We agreed that the district court had erred and we reversed. United States v. Hyde, 82 F.3d 319 (9th Cir.), amended, 92 F.3d 779 (1996). However, the United States Supreme Court disagreed; it reversed us. United States v. Hyde, --- U.S. ----, 117 S.Ct. 1630, 137 L.Ed.2d 935 (1997). Therefore, we now affirm the district court's determination.1



FERGUSON, Circuit Judge, concurring:


Our original disposition of this case relied on the rule of United States v. Cordova-Perez, 65 F.3d 1552 (9th Cir.1995), a case in which I dissented. In Cordova-Perez, the majority decided that jeopardy did not attach for double jeopardy purposes at the acceptance of a guilty plea because the district court's acceptance of the plea agreement was only conditional and "the viability of the plea agreement controls the viability of the plea." Id. at 1556. However, in reversing our decision in Hyde, the Supreme Court noted with approval the following Advisory Committee Notes:


Given the great care with which pleas are taken under [the] revised Rule 11, there is no reason to view pleas so taken as merely tentative, subject to withdrawal before sentence whenever the government cannot establish prejudice.... [A] guilty plea is ... a grave and solemn act, which is accepted only with care and discernment.

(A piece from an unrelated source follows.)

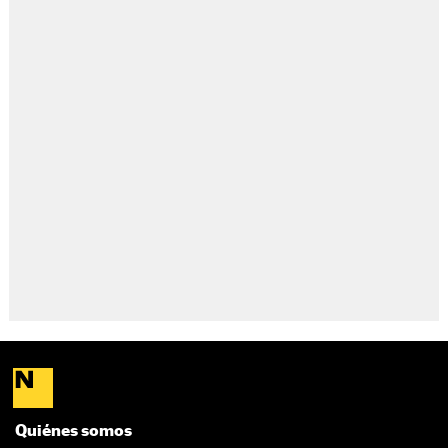
Quiénes somos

United States v. Hyde, --- U.S. at ----, 117 S.Ct. at 1634, D.A.R. 6597, 6599 (1997) (quoting Advisory Committee Notes on Fed. Rule Crim. Proc. 32, 18 U.S.C.App., p. 794) (alteration in Hyde, internal citations omitted).


I submit this concurring opinion in order to emphasize that the Supreme Court's reversal of our decision in Hyde also calls into question the continued viability of Cordova-Perez.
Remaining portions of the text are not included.